Look at him. This guy knows what he's talking about.
Facts About Auditioning for Jason Robert Brown
Fact 1. From the moment your foot appears around the corner of the door if you don’t LOOK like the character JRB wants he won’t even listen to you sing.
Fact 2. If you DO look like the character JRB wants he will listen to the first note you sing. Then, if you don’t SOUND like the character JRB wants he won’t listen to another thing.
Fact 3. If you LOOK and SOUND like the character JRB wants you will have his full attention for the remainder of the audition.

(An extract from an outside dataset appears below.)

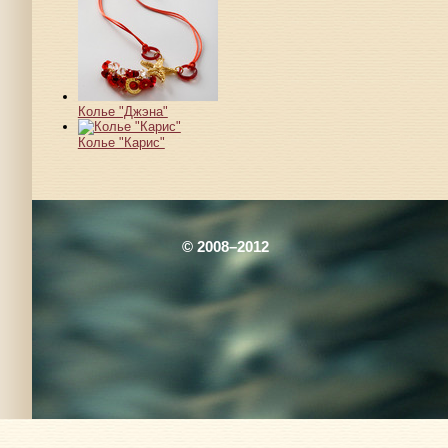
Колье "Джэна"
Колье "Карис"
© 2008–2012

Sure, you may think that makes JRB sound like a pretentious wanker but that is simply the reality of our industry – and we should be thankful that he chose to be honest and direct about it without perpetuating the fantasies that many in our community have.
He went on…
Audition Song Choice
Why would you sing a song by a character whose background, race, colour, or some other feature outside of your control differs from your own? As beautiful as it may be, no white man is ever going to sing “Let them Hear You” in a production of Ragtime – even practicing it is a waste of your time. Likewise, no white woman is ever going to be cast as Kim in Miss Saigon so singing “I’d Give My Life For You” isn’t going to help you either.
That's actually Marina Prior. Amazing what they can do with makeup these days. Photo: Joan Marcus
JRB also spoke about boxes. All performers fit into a box and working outside of that box is not going to get you cast. Why sing “I Cain’t Say No” when you’re a belter, have only ever been cast as a belter, and only ever will be cast as a belter? Similarly, if you’re a character actor, why sing “Don’t Cry for Me Argentina” when you’re only ever going to be cast as Mae in Lippa’s The Wild Party or Columbia in Rocky Horror? Find your box and work to your strengths. Look at the greats – Patti LuPone is Patti LuPone in everything she does; Bernadette Peters is the same and, closer to home, so is Anothony Warlow. They found their box and they worked it. You’ll never see Warlow playing Mark Cohen in RENT and the idea itself is laughable. It would truly be a square peg in a round hole.
Anthony just heard about the new Spice Girls musical. Photo: Quentin Jones
There are some spectacular examples of performers working outside their box and failing. Have you heard Idina Menzel as Florence in Chess in Concert? Horrific. And why? Because her box is green, belty, and melts when you add water.
Finally, JRB said the same thing you always hear when the pros talk about auditioning but, for some reason, it regularly seems to be ignored. KNOW THE CHARACTER YOU ARE AUDITIONING FOR. It sounds simple but if more people truly understood the role and their own abilities I can guarantee that fewer and fewer roles would fit into their box. And that’s not such a bad thing. Consider these two outcomes:
1. You did one audition for a role that fits within your box and you were close to perfect for but missed out to the only other auditionee truly suited for the role, or
2. You did thirty auditions for no roles that actually suited you and felt crap after every single one because you were delusional about your suitability for the role and couldn’t actually appreciate that you weren’t cast because it’s a role you never should have considered auditioning for in the first place.
I know which one I’d prefer.
Again, these are the realities of our industry and far too many of us are still rolling around in their portable, hyperbaric bubbles completely ignorant to the hard truths that are easy to find if only you have the sense to look for them. The sooner more of us face reality and find a box the better.